ENTSCHEIDUNG

Paukenschlag in Russland: Putin lässt Pussy Riot Mitglieder frei

Riesenüberraschung in Russland: Im Zuge seiner Jahres-Pressekonferenz hat der russische Präsident Wladimir Putin erklärt, dass die beiden inhaftierten Mitglieder der Protest-Punkband Pussy Riot im Rahmen seiner General-Amnestie frei kommen. Die Verurteilung der Frauen hatte internationale Empörung ausgelöst. Auch Putins Erzfeind Michail Chodorkowsi kommt frei.

Putin gibt nach: Die beiden inhaftierten Pussy Riot Mitglieder kommen frei. (Foto: Flickr/Free Pussy Riot by Amnesty Finland CC BY 2.0)

Der russische Präsident Wladimir Putin hat im Rahmen seiner Jahres-Pressekonferenz in Moskau vor 1300 Journalisten für eine echte Überraschung gesorgt. Auf Nachfrage eines Reporters erklärte er am Donnerstagmittag, dass Nadezhda Tolokonnikova (24) und Maria Alyokhina (25) frei kommen würden. Beide Frauen würden unter die vom russischen Parlament beschlossene Massenamnestie fallen. Das Urteil stellte der Kreml-Chef allerdings nicht infrage. Auch Michail Chodorkowsi wurde begnadigt.

Pussy Riots könnten schon heute frei kommen

Tolokonnikova und Alyokhina waren im vergangenen Jahr zu jeweils zwei Jahren Straflager verurteilt worden, nachdem sie in der russischen Hauptkathedrale in Moskau ein Punk-Gebet aufführten. Mit dieser Aktion kritisierten die Aktivistinnen Putin und seine Beziehungen zur russisch-orthodoxen Kirche. Die Mütter kleiner Kinder sollten eigentlich erst im kommenden März entlassen werden. Jetzt könnten sie theoretisch schon an diesem Donnerstag auf freien Fuß kommen.

Die beiden Frauen sind nicht die einzigen, die von der beschlossenen Massenamnestie profitieren. Sie greift auch im Fall der 30 Greenpeace-Aktivisten, die im September in der Arktis festgenommen wurden, das berichtet Business Insider. Sie müssen nicht vor Gericht und können das Land nun verlassen.

Mit dieser Entscheidung räumt Putin kurz vor dem Start der Olympischen Winterspiele in Sotschi im Februar 2014 nun gleich zwei Streitpunkte mit dem Westen aus dem Weg.

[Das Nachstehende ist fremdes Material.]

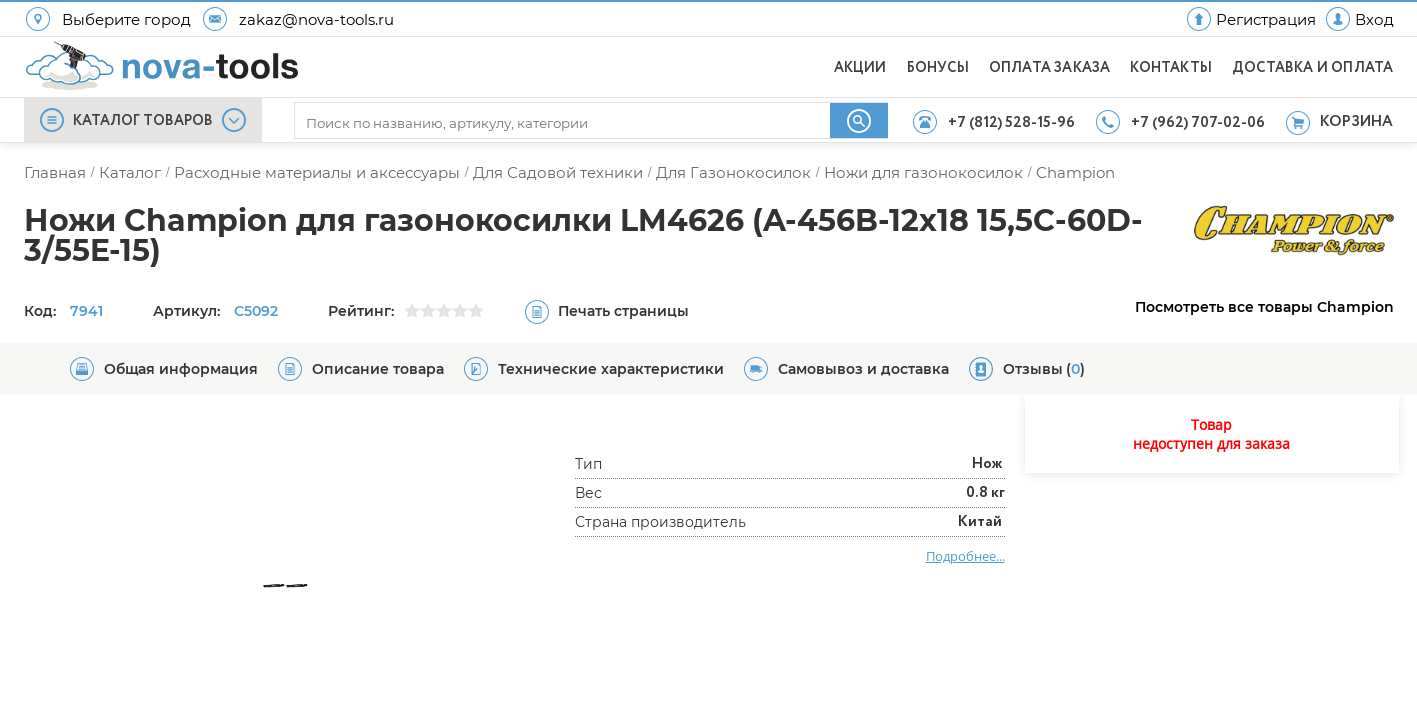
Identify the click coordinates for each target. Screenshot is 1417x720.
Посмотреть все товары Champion (1264, 307)
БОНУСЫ (938, 68)
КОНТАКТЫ (1171, 68)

Gleichzeitig stellt er jedoch heraus:  „Die Amnestie hängt weder mit Greenpeace noch mit dieser Gruppe (Pussy Riot) zusammen.“ Vielmehr sei darüber im Rahmen des 20. Jahrestages der post-sowjetischen Verfassung entschieden worden. Noch einmal bekräftigte er, dass das Handeln Russlands in beiden Fällen ohne Zweifel sei. „Ich war nicht traurig darüber, dass sie (die Pussy Riot-Mitglieder) hinter Gittern landeten. Ich war traurig, dass sie mit solch schändlichem Verhalten beschäftigt waren, was aus meiner Sicht die Würde der Frau beschädigt hat. Sie haben alle Grenzen überschritten.“

Chodorkowsi soll ein Gnadengesuch gestellt haben

Nur kurz nach dieser Bekanntgabe folgte bereits der zweite Paukenschlag. Auch der einstige Oligarch Michail Chodorkowsi soll bald frei kommen. Das berichtet die BBC. Der einstige Öl-Tycoon sitzt bereits seit zehn Jahren im Gefängnis. Der 50-jährige einstige Milliardär soll ein entsprechendes Gnadengesuch gestellt haben, da seine Mutter krank wäre. Das wolle Putin nun unterschreiben. „Ich glaube wir können die Entscheidung treffen und sehr bald das Dekret für die Begnadigung unterzeichnen”, so Putin. Zehn Jahre im Straflager, „das ist eine ernstzunehmende Strafe”.

Dass ein solches Schreiben vom einst reichsten Mann Russlands selbst vorliegt, wird von Chodorkowsis Anwälten jedoch bestritten. Stets hatte er auf ein solches Vorgehen verzichtet. Er war 2003 festgenommen worden, nachdem er Putin öffentlich kritisierte. Regulär sollte er im August 2014 aus der Haft entlassen werden. Sowohl Deutschland als auch die Vereinigten Staaten und die Europäische Union hatten in den vergangenen Jahren vergeblich die Freilassung des einstigen Yukos-Inhabers gefordert.